Novel techniques in X-ray nanotomography and high resolution FESEM imaging: linking structure and catalytic properties of heterogeneous and automotive catalysts in two and three dimensions

Abstract number
209
Presentation Form
Poster
DOI
10.22443/rms.mmc2023.209
Corresponding Email
[email protected]
Session
Poster Session One
Authors
Mr Andy Holwell (2), Dr Maadhav Kothari (2), Dr Markus Boese (1), Dr Dogan Ozkaya (3), Dr Aakash Varambhia (3)
Affiliations
1. Carl Zeiss Microscopy GmbH
2. Carl Zeiss Microscopy Ltd
3. Johnson Matthey plc
Keywords

Catalyst, GPF, honeycomb, coating, washcoat, deep learning, machine learning, segmentation,, XRM, perovskite

Abstract text

Heterogeneous catalysts are a broad and versatile set of engineered porous materials, of high surface area and surface functionalization. Automotive catalysts have removed billions of tons of pollutants from entering the atmosphere since their deployment in the 1970s and must withstand life long service lives.
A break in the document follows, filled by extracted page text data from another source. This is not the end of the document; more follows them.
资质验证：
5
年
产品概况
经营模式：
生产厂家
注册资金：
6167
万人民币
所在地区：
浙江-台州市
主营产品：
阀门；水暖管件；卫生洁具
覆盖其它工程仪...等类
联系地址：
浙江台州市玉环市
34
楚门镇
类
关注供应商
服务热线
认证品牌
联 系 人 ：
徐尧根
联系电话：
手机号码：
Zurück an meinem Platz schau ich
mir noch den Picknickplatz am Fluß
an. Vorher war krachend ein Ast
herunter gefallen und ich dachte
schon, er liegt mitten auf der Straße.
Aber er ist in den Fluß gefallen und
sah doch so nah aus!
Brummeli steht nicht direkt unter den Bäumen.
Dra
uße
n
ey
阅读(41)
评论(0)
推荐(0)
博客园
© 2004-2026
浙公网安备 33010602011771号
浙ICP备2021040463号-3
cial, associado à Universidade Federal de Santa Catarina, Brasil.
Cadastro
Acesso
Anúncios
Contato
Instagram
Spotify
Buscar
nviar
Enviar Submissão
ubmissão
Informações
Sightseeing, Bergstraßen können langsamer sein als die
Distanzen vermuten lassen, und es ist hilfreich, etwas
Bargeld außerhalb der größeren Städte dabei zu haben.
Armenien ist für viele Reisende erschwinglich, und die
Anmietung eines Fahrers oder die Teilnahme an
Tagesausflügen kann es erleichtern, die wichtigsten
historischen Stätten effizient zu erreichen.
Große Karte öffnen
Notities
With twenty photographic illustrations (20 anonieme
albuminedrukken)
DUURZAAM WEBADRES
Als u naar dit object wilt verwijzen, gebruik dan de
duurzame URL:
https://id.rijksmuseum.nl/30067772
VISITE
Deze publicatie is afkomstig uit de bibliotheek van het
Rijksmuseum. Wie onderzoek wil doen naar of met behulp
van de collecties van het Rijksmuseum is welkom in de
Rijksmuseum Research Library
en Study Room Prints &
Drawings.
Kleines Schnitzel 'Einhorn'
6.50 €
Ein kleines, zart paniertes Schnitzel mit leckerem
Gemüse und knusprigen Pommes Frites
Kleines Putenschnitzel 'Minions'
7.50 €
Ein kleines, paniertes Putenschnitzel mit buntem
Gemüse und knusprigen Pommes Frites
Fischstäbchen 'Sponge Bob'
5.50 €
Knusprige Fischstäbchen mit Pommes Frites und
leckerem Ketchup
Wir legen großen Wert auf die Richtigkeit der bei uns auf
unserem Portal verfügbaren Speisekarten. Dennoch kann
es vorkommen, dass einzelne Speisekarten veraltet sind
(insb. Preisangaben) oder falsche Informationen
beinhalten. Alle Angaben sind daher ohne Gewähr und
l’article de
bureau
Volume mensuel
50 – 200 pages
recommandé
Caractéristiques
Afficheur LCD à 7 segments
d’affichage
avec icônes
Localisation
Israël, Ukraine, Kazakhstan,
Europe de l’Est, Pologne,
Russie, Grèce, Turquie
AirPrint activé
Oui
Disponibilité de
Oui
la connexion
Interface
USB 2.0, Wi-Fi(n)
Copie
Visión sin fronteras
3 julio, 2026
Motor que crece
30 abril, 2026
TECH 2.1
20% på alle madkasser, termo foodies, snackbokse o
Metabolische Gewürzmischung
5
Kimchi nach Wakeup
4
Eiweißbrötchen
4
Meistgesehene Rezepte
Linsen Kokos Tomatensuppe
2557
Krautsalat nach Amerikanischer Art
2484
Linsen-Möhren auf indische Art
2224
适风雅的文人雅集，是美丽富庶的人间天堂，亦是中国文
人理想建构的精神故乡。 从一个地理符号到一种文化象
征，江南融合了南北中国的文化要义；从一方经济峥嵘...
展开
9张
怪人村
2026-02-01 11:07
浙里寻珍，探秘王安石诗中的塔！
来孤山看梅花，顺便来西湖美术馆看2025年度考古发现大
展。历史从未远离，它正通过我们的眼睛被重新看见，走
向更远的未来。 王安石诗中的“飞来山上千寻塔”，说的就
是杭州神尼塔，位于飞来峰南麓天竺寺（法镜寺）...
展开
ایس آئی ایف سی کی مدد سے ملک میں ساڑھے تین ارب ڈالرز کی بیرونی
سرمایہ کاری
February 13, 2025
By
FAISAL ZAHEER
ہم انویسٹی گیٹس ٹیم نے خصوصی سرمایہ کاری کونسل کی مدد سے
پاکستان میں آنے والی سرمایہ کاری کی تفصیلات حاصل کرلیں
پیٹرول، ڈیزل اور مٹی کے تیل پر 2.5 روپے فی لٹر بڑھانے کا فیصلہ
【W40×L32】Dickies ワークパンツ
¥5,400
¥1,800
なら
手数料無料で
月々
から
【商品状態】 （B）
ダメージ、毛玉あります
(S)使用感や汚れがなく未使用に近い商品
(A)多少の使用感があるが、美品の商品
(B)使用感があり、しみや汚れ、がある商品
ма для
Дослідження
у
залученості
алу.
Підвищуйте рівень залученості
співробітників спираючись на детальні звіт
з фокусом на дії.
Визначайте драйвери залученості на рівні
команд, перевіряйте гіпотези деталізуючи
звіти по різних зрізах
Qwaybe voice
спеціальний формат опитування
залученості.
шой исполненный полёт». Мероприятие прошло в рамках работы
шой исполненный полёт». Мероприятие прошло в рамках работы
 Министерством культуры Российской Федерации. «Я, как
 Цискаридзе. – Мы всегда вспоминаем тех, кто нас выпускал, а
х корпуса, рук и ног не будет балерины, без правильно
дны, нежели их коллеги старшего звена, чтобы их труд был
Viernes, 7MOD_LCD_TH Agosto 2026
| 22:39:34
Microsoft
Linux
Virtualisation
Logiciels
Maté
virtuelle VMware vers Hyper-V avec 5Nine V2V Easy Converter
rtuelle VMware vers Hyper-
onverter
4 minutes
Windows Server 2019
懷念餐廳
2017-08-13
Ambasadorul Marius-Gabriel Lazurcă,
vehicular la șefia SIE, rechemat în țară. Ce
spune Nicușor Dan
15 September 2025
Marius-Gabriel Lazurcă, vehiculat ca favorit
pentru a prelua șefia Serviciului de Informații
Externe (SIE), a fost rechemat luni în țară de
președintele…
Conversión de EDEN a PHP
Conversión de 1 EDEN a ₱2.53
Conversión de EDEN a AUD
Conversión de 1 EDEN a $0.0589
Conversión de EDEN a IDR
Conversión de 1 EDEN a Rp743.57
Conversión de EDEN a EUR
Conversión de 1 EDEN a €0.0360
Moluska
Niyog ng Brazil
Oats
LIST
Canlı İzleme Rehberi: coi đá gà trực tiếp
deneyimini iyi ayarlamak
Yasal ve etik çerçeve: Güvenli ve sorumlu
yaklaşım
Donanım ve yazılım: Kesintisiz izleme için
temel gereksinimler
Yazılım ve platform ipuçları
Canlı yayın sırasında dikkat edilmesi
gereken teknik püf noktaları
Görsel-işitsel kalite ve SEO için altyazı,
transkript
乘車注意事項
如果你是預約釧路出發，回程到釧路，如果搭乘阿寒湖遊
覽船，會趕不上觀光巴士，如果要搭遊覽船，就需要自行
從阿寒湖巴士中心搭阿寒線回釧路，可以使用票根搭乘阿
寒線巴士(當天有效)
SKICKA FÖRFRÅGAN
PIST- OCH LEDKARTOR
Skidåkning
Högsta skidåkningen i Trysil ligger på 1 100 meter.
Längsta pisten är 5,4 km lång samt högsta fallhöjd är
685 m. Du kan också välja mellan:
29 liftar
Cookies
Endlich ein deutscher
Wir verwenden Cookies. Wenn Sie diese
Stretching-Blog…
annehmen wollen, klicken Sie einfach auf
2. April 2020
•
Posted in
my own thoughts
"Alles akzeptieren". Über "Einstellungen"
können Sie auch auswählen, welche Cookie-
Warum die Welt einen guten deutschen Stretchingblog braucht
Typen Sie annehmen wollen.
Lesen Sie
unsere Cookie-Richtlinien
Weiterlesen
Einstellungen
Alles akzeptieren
Their structure-property relationships are complex, determined by porosity, particle size, voids and adhesion between substrate, washcoat base layer and precious metal active components.  Catalysts can therefore be challenging to image and characterize at high resolution and in three dimensions.

 

We demonstrate several novel 3D microscopy approaches to imaging the internal solid and pore structure of catalysts and using those 3D datasets to simulate the performance of gasoline particulate filters (GPF), polymer electrolyte fuel cells (PEFC) and metal organic frameworks (MOF).  We describe the use of X ray microscopy for 3D imaging, pore analysis, and differentiation and quantification of washcoat and substrate layers on a honeycomb support.  

 

As part of this work, deep learning was used for reconstruction, measurement and multiphase segmentation of 3D datasets of GPF.   Reconstructed data was used for input into gas flow simulations to relate pressure drop to performance.   Property simulations were able to predict pressure drop along channels and through channel walls, and reactivity, through experimentally derived structure-boundary conditions.

 

Further, X-ray nanotomoggraphy was used to study porous PEFC catalyst agglomerate structures and used to simulate gas diffusion through pore networks.  Non-destructive 4D studies were enabled by time resolved in situ experiments.

 

Novel FESEM “sweet spot” techniques were then deployed for imaging and understanding platinum nanoparticle decoration on A-site deficient perovskite catalysts for automotive applications, revealing details of terracing and platinum exsolution not previously visible and quantifiable in the scanning electron microscope.